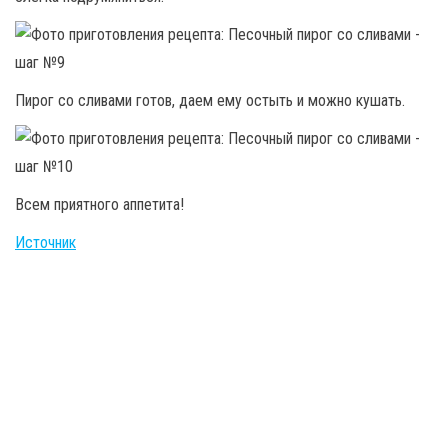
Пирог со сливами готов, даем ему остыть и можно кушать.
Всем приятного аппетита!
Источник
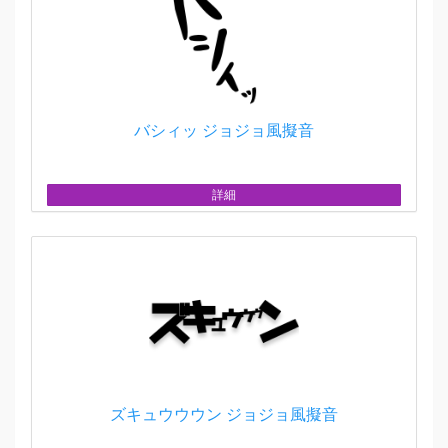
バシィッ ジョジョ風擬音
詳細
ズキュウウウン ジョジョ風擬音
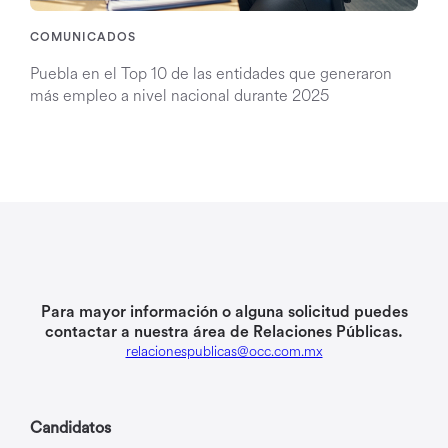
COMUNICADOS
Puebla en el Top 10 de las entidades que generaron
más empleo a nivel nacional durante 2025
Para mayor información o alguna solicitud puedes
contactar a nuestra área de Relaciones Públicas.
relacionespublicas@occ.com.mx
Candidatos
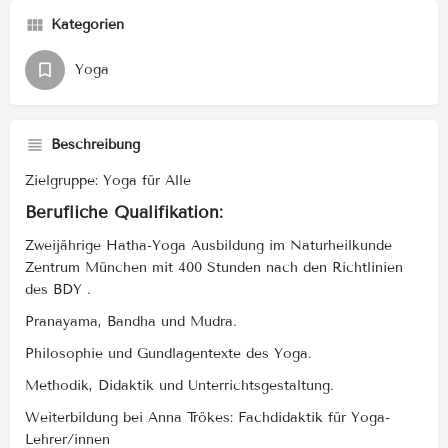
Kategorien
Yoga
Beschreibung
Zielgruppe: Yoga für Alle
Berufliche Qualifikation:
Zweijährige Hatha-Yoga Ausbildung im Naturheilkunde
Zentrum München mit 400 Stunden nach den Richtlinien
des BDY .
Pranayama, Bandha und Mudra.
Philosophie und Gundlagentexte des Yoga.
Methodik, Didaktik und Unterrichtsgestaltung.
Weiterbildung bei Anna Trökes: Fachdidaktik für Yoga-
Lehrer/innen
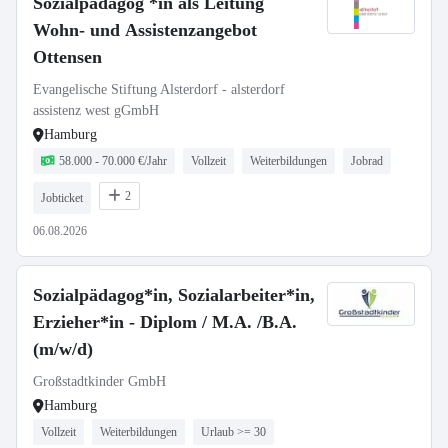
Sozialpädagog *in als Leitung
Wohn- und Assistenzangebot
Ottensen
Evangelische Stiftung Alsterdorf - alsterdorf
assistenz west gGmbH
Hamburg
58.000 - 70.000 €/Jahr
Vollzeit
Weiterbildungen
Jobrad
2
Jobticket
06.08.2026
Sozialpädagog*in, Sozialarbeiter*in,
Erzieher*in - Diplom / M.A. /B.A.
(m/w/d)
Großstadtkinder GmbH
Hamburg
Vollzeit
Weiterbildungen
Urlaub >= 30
*****
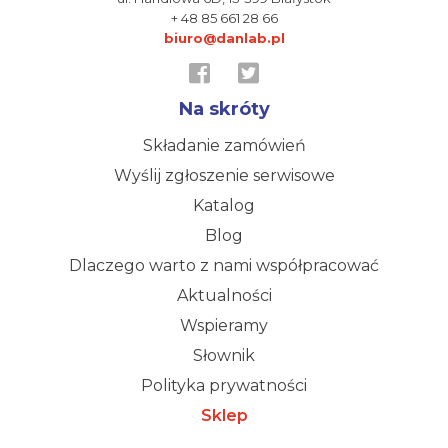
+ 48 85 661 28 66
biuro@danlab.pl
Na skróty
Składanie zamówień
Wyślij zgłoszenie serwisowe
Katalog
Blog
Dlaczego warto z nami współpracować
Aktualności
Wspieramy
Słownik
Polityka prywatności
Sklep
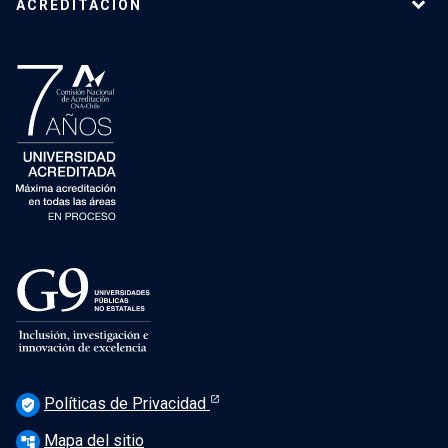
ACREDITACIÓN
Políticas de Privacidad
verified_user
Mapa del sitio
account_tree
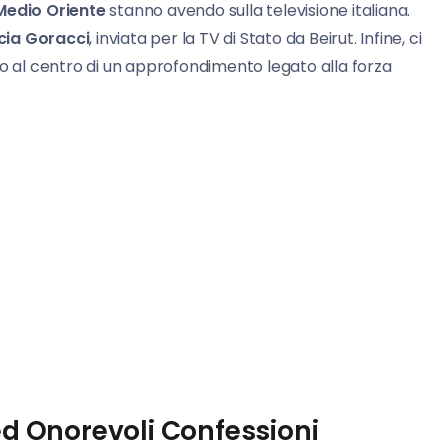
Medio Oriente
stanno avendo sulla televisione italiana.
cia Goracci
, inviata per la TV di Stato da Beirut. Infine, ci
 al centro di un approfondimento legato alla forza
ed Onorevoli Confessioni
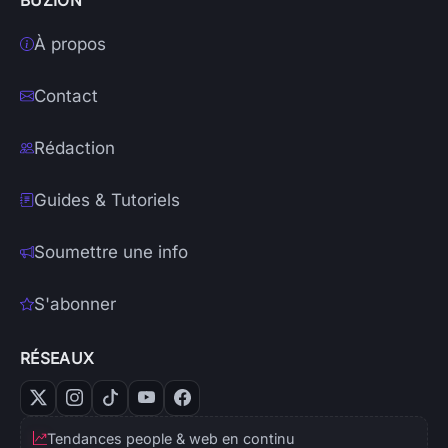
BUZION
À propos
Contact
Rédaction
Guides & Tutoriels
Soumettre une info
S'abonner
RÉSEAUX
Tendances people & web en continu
*****
• The problem: In the entries above, find the line with "Philosophie und Gundlagentexte des Yoga." and the line with "Urlaub >= 30". Write out exactly those two lines and every line between them, pictures excluded.

• Answer to the problem:
Philosophie und Gundlagentexte des Yoga.
Methodik, Didaktik und Unterrichtsgestaltung.
Weiterbildung bei Anna Trökes: Fachdidaktik für Yoga-
Lehrer/innen
Sozialpädagog *in als Leitung
Wohn- und Assistenzangebot
Ottensen
Evangelische Stiftung Alsterdorf - alsterdorf
assistenz west gGmbH
Hamburg
58.000 - 70.000 €/Jahr
Vollzeit
Weiterbildungen
Jobrad
2
Jobticket
06.08.2026
Sozialpädagog*in, Sozialarbeiter*in,
Erzieher*in - Diplom / M.A. /B.A.
(m/w/d)
Großstadtkinder GmbH
Hamburg
Vollzeit
Weiterbildungen
Urlaub >= 30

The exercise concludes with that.